An Amateur Science Project

Most of the articles in a column devoted to science projects, like The Amateur Scientist, for example, deal mainly with the construction of equipment. However, science, amateur and otherwise, also entails the analysis of data. Much good amateur science is possible without equipment if the amateur has access to the world wide web and has some capacity to write or use data analysis programs. By data analysis programs I mean in some cases nothing more than a spreadsheet, graphics, or database application, all of which are available in the typical integrated office package.

This note provides a general description of an amateur project in spectral analysis that I have been carrying on periodically for the past decade.

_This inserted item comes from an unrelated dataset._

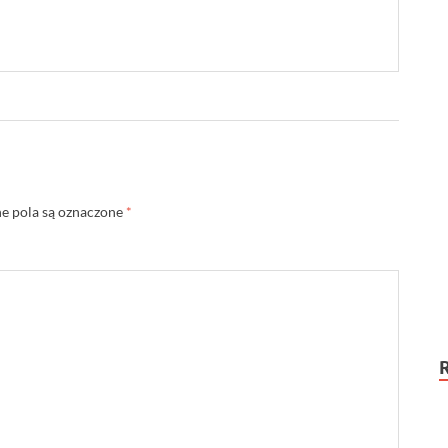
 pola są oznaczone
*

Some of the data that I refer to were collected with sophisticated and expensive equipment and placed on the world wide web through the courtesy of some U.S. Federal Agency or a foreign government. In other cases the data were collected with apparatus described in the Amateur Scientist column, or other simple and inexpensive apparatus. The software involved is not available in typical packages for the personal computer. Should anyone wish to engage in similar studies, I will make the software available through my domain name www.kilty.com as an executable task or source code in 'C'. There are many subtleties involved in spectral analysis. Some of these I discuss in an appendix to this letter, but the interested amateur ought to read some explanatory material about spectral analysis. I'm not up to the task of writing a complete tutorial on the subject right now, although I have a skeleton outline ready. Hewlett-Packard had a very good introduction that came with their dynamic signal analyzer, and I may attempt to get permission to reproduce it on-line. Look for these supplementary materials by mid-summer 1999 or so.

Geophysics

The geomagnetic field. The earth's magnetic field is not constant. Both the direction of the field lines and the field intensity change over time periods ranging from hundreds of times per second to once per 600 millenia. There are many observatories around the world that publish magnetometer readings on-line. Figure 1 shows a spectrum calculated from data acquired from the University of Tromso, Norway at http://geo.phys.uit.no/ There is nothing especially interesting about this spectrum except that it displays a characteristic common of geophysical time series; such as river discharge, tree rings, sunspot activity. It exhibits 1/f noise. It is noise that shows a rise in power as frequency becomes lower. One interesting characteristic of 1/f noise sets it apart from what we ordinarily think of as random noise (stationary, gaussian). With a long enough record of random noise, we can decide how probable is a certain data magnitude. With 1/f noise new high and low records are forever being established -- there is no such thing as an average that a person can equate to a "normal level." Where does 1/f noise come from in geophysical data? That is the basis of an award winning study. No one knows for certain.

Figure 1. Spectrum of the geomagnetic field.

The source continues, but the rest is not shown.